The preliminary estimate includes damage the storm caused to personal property, businesses, transportation, utilities and infrastructure, as well as aid the state has already received and also expects to get from the Federal Emergency Management Agency and other federal agencies.
Christie, though, warned that the damage estimate could go higher as the state further assesses damage caused by the monster storm that pounded the East Coast last month.
Christie said the estimate came from "the best available data, field observations and geographic mapping," and advice from cabinet officials and a consulting company.
"We will continue to provide immediate relief for our citizens who were struck hard by Sandy," Christie said. "But be assured, I will spare no effort and waste no time to rebuild and restore our tourism industry, our transportation and utilities infrastructure and the lives of our citizens for the long term."
The Jersey Shore, the lifeblood of New Jersey's $38 billion tourism industry, was hardest-hit during the storm. Christie said officials will continue to assess the storm's impact on coming tourism seasons, as well as changes in real estate values.

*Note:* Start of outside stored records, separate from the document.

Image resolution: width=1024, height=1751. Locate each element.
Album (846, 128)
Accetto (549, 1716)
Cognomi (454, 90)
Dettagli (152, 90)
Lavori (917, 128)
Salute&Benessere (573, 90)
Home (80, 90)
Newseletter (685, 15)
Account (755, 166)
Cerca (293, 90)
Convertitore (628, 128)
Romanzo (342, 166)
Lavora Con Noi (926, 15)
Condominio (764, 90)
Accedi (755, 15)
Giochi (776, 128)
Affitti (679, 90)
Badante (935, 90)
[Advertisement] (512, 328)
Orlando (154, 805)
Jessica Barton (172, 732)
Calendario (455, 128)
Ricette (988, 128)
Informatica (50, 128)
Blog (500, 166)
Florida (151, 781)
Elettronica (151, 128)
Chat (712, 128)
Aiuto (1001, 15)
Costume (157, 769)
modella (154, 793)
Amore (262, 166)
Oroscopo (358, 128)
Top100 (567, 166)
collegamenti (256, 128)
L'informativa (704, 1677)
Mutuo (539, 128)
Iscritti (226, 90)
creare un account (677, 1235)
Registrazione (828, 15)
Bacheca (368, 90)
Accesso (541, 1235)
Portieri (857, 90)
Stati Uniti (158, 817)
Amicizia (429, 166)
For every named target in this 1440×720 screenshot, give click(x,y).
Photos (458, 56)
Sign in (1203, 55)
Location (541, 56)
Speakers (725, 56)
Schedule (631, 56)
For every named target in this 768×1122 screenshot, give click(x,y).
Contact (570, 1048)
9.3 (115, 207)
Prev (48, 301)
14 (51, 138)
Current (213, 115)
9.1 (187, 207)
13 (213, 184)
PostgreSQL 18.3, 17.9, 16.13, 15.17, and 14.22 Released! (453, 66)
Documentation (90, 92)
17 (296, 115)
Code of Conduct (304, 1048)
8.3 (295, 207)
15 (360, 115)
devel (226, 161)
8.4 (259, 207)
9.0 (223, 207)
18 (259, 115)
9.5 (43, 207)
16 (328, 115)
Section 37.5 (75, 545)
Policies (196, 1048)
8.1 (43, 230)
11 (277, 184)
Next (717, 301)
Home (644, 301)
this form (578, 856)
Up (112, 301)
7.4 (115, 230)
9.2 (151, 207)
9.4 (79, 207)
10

Numerous New Jersey transit trains were destroyed in the storm, and two wastewater treatment plants were heavily damaged.
In Hoboken, which flooded, the PATH train remains out of service.
FEMA has approved $245 million in individual and household assistance to New Jersey residents living in federally declared disaster areas, according to its website.
Christie said the state will also take into account population shifts that occurred because of the storm.
Christie said he remains committed to working with congress, the federal government and President Obama to "get the funding support New Jersey expects and deserves in the aftermath of this catastrophe."